Om marktdeelnemers in Brazilië, Uruguay en Zimbabwe voldoende tijd te geven om zich aan de nieuwe voorschriften aan te passen, moet de vereiste dat de vruchten in kwestie zijn geteeld op een productielocatie waar het plaagorganisme in kwestie noch tijdens het voorgaande groeiseizoen en uitvoerseizoen is aangetroffen, noch tijdens dat groeiseizoen en uitvoerseizoen bij officiële inspecties in die landen of tijdens de controles op zendingen die de Unie binnenkomen, op de vruchten in kwestie mag zijn aangetroffen, pas vanaf 1 april 2023 van toepassing zijn in het geval van de vruchten in kwestie van oorsprong uit die landen. Een dergelijke uitgestelde toepassing is niet nodig voor Argentinië of Zuid-Afrika, aangezien zij hebben bevestigd dat zij een dergelijke vereiste reeds toepassen.

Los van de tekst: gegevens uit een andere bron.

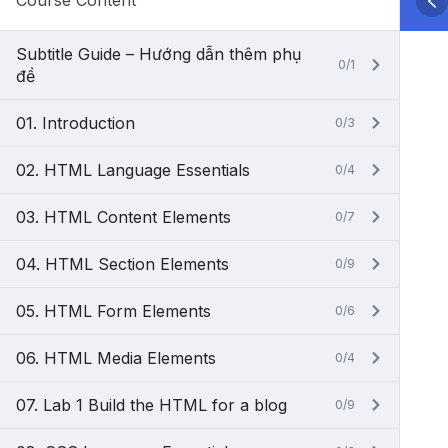
Course Content
Subtitle Guide – Hướng dẫn thêm phụ
0/1
đề
01. Introduction
0/3
02. HTML Language Essentials
0/4
03. HTML Content Elements
0/7
04. HTML Section Elements
0/9
05. HTML Form Elements
0/6
06. HTML Media Elements
0/4
07. Lab 1 Build the HTML for a blog
0/9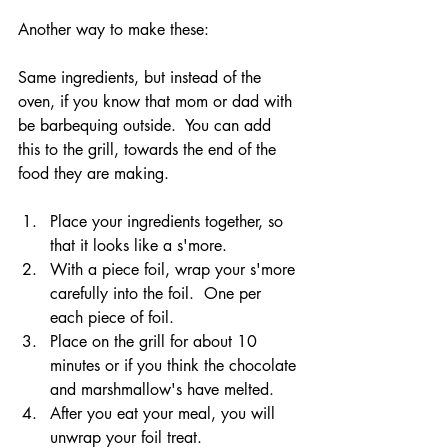
Another way to make these:
Same ingredients, but instead of the 
oven, if you know that mom or dad with 
be barbequing outside.  You can add 
this to the grill, towards the end of the 
food they are making.
Place your ingredients together, so 
that it looks like a s'more.
With a piece foil, wrap your s'more 
carefully into the foil.  One per 
each piece of foil.
Place on the grill for about 10 
minutes or if you think the chocolate 
and marshmallow's have melted.
After you eat your meal, you will 
unwrap your foil treat.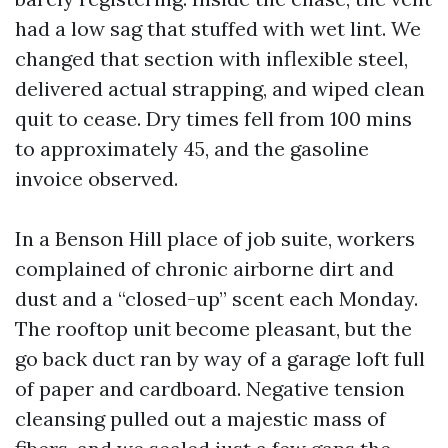
had a low sag that stuffed with wet lint. We
changed that section with inflexible steel,
delivered actual strapping, and wiped clean
quit to cease. Dry times fell from 100 mins
to approximately 45, and the gasoline
invoice observed.
In a Benson Hill place of job suite, workers
complained of chronic airborne dirt and
dust and a “closed-up” scent each Monday.
The rooftop unit become pleasant, but the
go back duct ran by way of a garage loft full
of paper and cardboard. Negative tension
cleansing pulled out a majestic mass of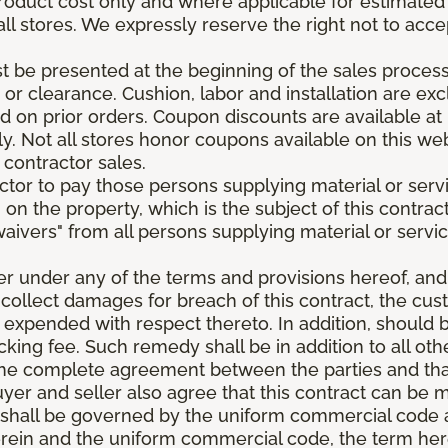
roduct cost only and where applicable for estimated in
all stores. We expressly reserve the right not to acce
be presented at the beginning of the sales process.
e or clearance. Cushion, labor and installation are e
 on prior orders. Coupon discounts are available at 
. Not all stores honor coupons available on this web
 contractor sales.
ractor to pay those persons supplying material or ser
n on the property, which is the subject of this contrac
waivers" from all persons supplying material or servic
er under any of the terms and provisions hereof, an
 collect damages for breach of this contract, the cus
 expended with respect thereto. In addition, should 
king fee. Such remedy shall be in addition to all oth
s the complete agreement between the parties and th
uyer and seller also agree that this contract can be mo
t shall be governed by the uniform commercial code as
rein and the uniform commercial code, the term herei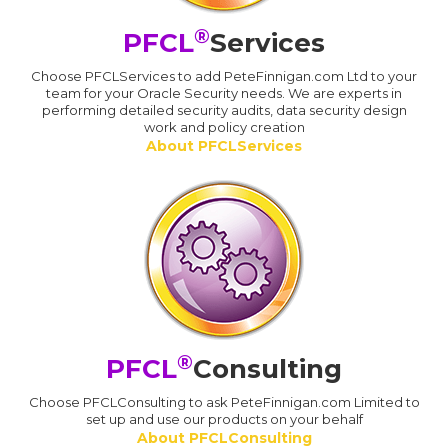
®
PFCL
Services
Choose PFCLServices to add PeteFinnigan.com Ltd to your
team for your Oracle Security needs. We are experts in
performing detailed security audits, data security design
work and policy creation
About PFCLServices
®
PFCL
Consulting
Choose PFCLConsulting to ask PeteFinnigan.com Limited to
set up and use our products on your behalf
About PFCLConsulting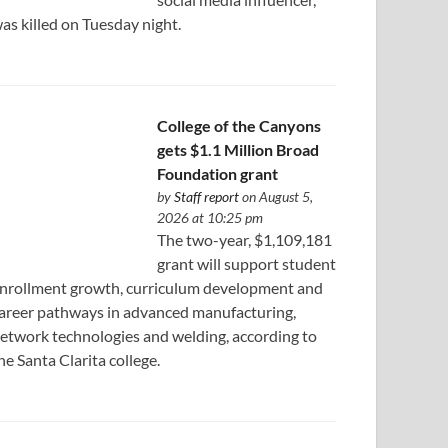
as killed on Tuesday night.
College of the Canyons
gets $1.1 Million Broad
Foundation grant
by
Staff report
on August 5,
2026 at 10:25 pm
The two-year, $1,109,181
grant will support student
nrollment growth, curriculum development and
areer pathways in advanced manufacturing,
etwork technologies and welding, according to
he Santa Clarita college.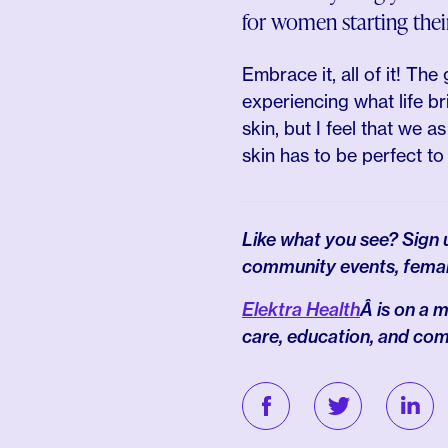
for women starting thei
Embrace it, all of it! The
experiencing what life bri
skin, but I feel that we
skin has to be perfect to 
Like what you see? Sign
community events, fema
Elektra Health
Â is on a
care, education, and co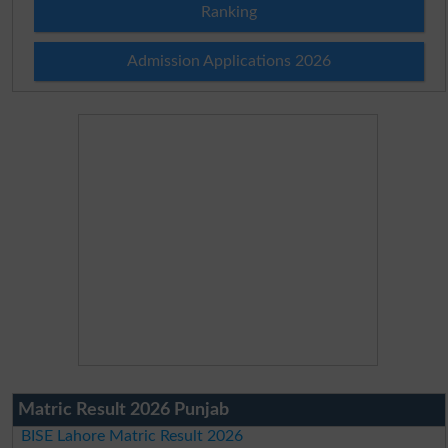
Ranking
Admission Applications 2026
Matric Result 2026 Punjab
BISE Lahore Matric Result 2026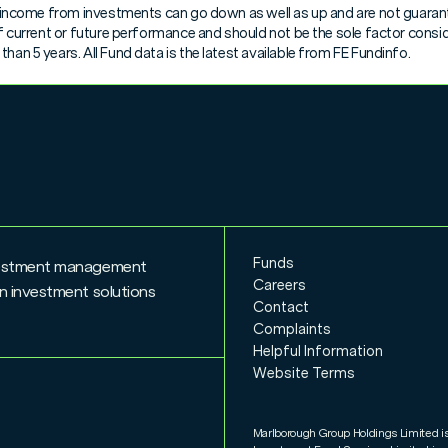
nd income from investments can go down as well as up and are not guarant
 of current or future performance and should not be the sole factor cons
han 5 years. All Fund data is the latest available from FE Fundinfo.
iption Allowance Value
Funds
nvestment management
Careers
n investment solutions
Contact
Complaints
Helpful Information
Website Terms
Marlborough Group Holdings Limited i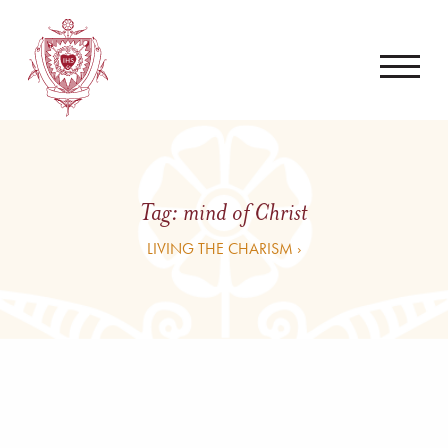
Tag:
mind of Christ
LIVING THE CHARISM ›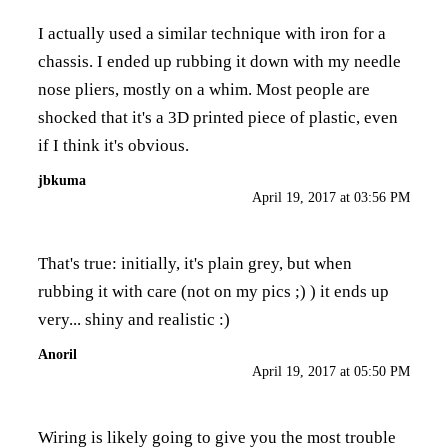
I actually used a similar technique with iron for a
chassis. I ended up rubbing it down with my needle
nose pliers, mostly on a whim. Most people are
shocked that it's a 3D printed piece of plastic, even
if I think it's obvious.
jbkuma
April 19, 2017 at 03:56 PM
That's true: initially, it's plain grey, but when
rubbing it with care (not on my pics ;) ) it ends up
very... shiny and realistic :)
Anoril
April 19, 2017 at 05:50 PM
Wiring is likely going to give you the most trouble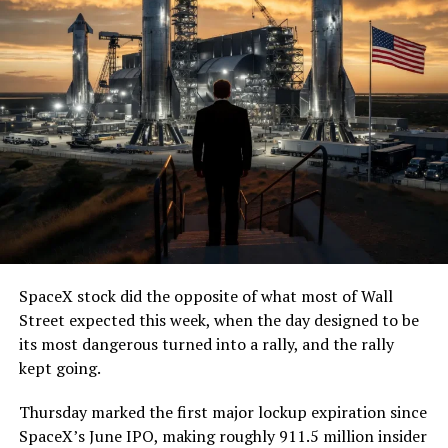
— The Boring Company
(@boringcompany)
August
7, 2026
The job itself is unglamorous but critical. Each precast
segment run weighs more than 22,000 pounds, roughly
the load of a full cement mixer, and Liner Truck 3 hauls
that weight repeatedly between the surface staging area
and wherever the Prufrock machine happens to be
cutting.
SpaceX stock did the opposite of what most of Wall
The Boring Company said Liner Truck 3 is piloted
Street expected this week, when the day designed to be
remotely out of its Global Operations Control Center in
its most dangerous turned into a rally, and the rally
Texas, extending the Zero-People-In-Tunnel approach
kept going.
the company has spent years building toward. An earlier
version of a ZPIT liner truck was already tested at the
Thursday marked the first major lockup expiration since
company’s Bastrop, Texas research tunnels, and a
SpaceX’s June IPO, making roughly 911.5 million insider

Het fytosanitaire risico dat wordt veroorzaakt door de aanwezigheid van het plaagorganisme in kwestie in Argentinië, Brazilië, Zuid-Afrika, Uruguay en Zimbabwe, en dat wordt veroorzaakt door de invoer van de vruchten in kwestie uit die derde landen in de Unie, varieert voor de vruchten in kwestie nog steeds elk jaar per derde land van oorsprong. Het moet derhalve verder worden beoordeeld op basis van de meest recente technische en wetenschappelijke ontwikkelingen ten aanzien van de preventie en bestrijding van het plaagorganisme in kwestie. Deze verordening moet daarom van tijdelijke aard zijn en op 31 maart 2025 aflopen om herziening ervan mogelijk te maken.
Aangezien Uitvoeringsbesluit (EU) 2016/715 op 31 maart 2022 verstrijkt, en opdat de handel in de vruchten in kwestie onmiddellijk na dat verstrijken overeenkomstig de voorschriften van deze verordening kan plaatsvinden, moet deze verordening op de derde dag na de bekendmaking ervan in het Publicatieblad van de Europese Unie in werking treden.
De in deze verordening vervatte maatregelen zijn in overeenstemming met het advies van het Permanent Comité voor planten, dieren, levensmiddelen en diervoeders,
HEEFT DE VOLGENDE VERORDENING VASTGESTELD:
HOOFDSTUK I ALGEMENE BEPALINGEN
Artikel 1 Onderwerp
In deze verordening worden tijdelijke maatregelen vastgesteld met betrekking tot de vruchten in kwestie van oorsprong uit Argentinië, Brazilië, Zuid-Afrika, Uruguay en Zimbabwe om het binnenbrengen in en de verspreiding binnen het grondgebied van de Unie van Phyllosticta citricarpa (McAlpine) Van der Aa te voorkomen.
Artikel 2 Definities
Voor de toepassing van deze verordening wordt verstaan onder:
“het plaagorganisme in kwestie”: Phyllosticta citricarpa (McAlpine) Van der Aa;
“de vruchten in kwestie”: vruchten van Citrus L., Fortunella Swingle, Poncirus Raf. en hybriden daarvan, met uitzondering van vruchten van Citrus aurantium L. en Citrus latifolia Tanaka.